You know, I hate this stuff.
It’s crap.
It’s just making it hard for me.
Hard to stay with Windows because “Linux Is Less Friendly”. I hate it when my arguments are completely voided and swept off the table with such rigor.
So, given the obvious thing that this still won’t run things like Photoshop, Illustrator, Flash, Metasequoia, Bryce, Maya, GTA:SA… do you think it’s wise for me to Make The Switch and switch back to Win when I need to do something special?
Are there file(-system) incompatibilities between Beatrix and XP? I mean, do I need to make a new partition formatted especially for Beatrix data? Surely all my current files are accessible by Beatrix when I’ve live-CD’d from it? (I understand that it’ll take another partition and boot menu crap if I wanted it to be a local installation)
PS.
Beatrix is the name of our queen. She’s a respectable person. That speaks for Beatrix Linux. :)
Wil / 2:38am / 28 August 2006
Ubuntu is better, if you’re looking for goodness. Beatrix is better if you’re looking for speediness and simpleness. But it’s harder to put new software on, because it’s based on a much older version of Debian.

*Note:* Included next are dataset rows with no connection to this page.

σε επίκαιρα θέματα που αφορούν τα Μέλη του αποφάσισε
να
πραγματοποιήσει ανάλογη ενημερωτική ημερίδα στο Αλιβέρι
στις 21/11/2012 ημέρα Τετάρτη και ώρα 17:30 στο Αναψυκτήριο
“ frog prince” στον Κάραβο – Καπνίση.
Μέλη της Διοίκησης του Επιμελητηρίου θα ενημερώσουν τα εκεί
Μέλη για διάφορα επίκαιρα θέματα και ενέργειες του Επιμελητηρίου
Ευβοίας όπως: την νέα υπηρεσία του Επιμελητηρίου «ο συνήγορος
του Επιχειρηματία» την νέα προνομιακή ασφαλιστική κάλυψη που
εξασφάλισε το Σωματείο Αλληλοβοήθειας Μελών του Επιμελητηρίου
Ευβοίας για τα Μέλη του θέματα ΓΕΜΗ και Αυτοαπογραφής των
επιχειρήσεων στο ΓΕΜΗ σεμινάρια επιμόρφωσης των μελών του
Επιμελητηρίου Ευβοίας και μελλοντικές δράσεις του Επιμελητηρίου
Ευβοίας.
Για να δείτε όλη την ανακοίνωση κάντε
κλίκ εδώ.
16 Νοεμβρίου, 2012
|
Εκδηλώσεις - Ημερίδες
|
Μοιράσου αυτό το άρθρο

I would stay with Windows. I think Windows XP is about as good as Ubuntu. I’d switch to save money, or for programming. But otherwise, I wouldn’t bother. Windows is still less spongy than Gnome as well.
Beatrix should read (and write with difficulty) NTFS. Although I use FAT for data partitions because it saves hassles. And yes, you will need a new partition to install it. The live CD is pretty fast, but probably not super productive for your sort of work.